Extracted records below:

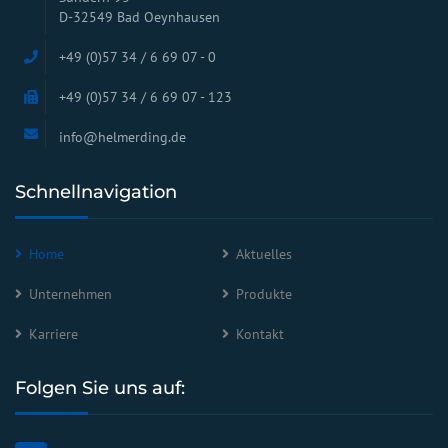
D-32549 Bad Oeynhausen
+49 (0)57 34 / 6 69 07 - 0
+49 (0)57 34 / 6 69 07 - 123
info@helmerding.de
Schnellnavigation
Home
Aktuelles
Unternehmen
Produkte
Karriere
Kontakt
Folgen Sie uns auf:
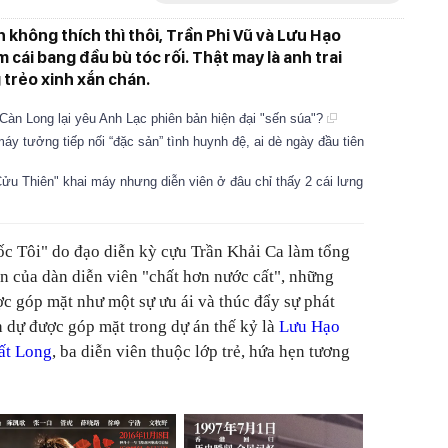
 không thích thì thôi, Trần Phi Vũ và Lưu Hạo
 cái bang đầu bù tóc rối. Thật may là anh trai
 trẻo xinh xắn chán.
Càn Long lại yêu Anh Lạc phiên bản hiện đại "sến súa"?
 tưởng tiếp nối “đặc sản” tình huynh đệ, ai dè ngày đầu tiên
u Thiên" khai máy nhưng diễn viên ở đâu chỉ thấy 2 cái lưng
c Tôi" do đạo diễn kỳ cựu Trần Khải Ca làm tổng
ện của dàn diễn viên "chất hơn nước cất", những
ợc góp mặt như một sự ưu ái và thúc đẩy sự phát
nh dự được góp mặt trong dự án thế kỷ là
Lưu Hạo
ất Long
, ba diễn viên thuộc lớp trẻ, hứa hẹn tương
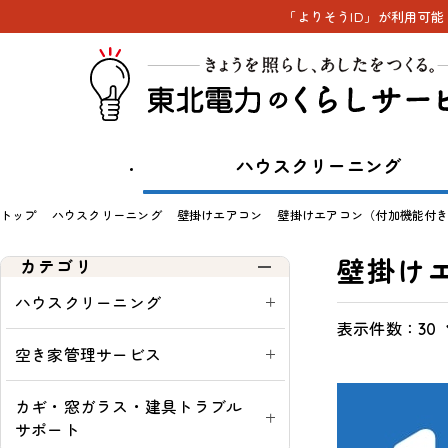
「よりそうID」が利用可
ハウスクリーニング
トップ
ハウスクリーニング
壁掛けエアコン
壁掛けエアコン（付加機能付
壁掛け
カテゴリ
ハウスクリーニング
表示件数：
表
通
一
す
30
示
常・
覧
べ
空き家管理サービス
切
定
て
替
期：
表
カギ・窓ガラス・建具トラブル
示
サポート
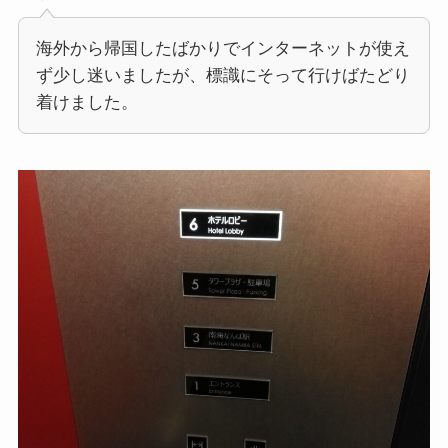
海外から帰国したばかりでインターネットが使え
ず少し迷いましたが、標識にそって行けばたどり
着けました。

End of Extracted records.
Extracted records below:

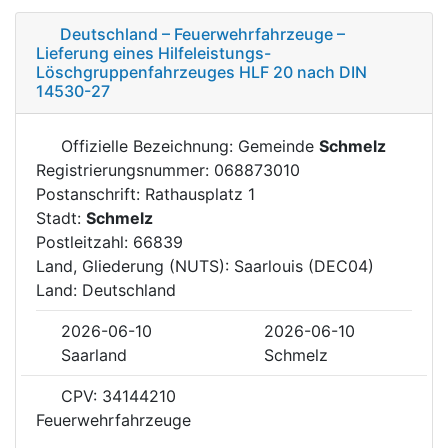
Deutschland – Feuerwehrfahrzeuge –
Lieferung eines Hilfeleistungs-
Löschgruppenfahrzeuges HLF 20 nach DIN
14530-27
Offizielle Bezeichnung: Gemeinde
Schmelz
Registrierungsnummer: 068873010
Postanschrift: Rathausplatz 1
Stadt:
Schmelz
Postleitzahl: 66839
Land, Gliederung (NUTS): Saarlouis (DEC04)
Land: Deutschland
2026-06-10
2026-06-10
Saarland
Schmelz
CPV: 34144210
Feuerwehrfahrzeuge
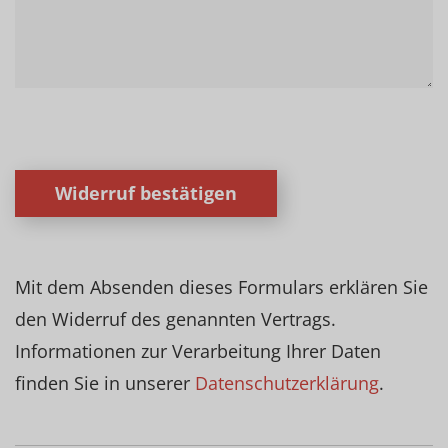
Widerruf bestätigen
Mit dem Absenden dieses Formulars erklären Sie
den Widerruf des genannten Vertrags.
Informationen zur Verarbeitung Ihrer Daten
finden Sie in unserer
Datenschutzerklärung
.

End of Extracted records.

**Your instructions**. Only lines with the word "Feuerwehrfahrzeuge" should be collected from the material.

**Response to this exercise**.
Deutschland – Feuerwehrfahrzeuge –
Feuerwehrfahrzeuge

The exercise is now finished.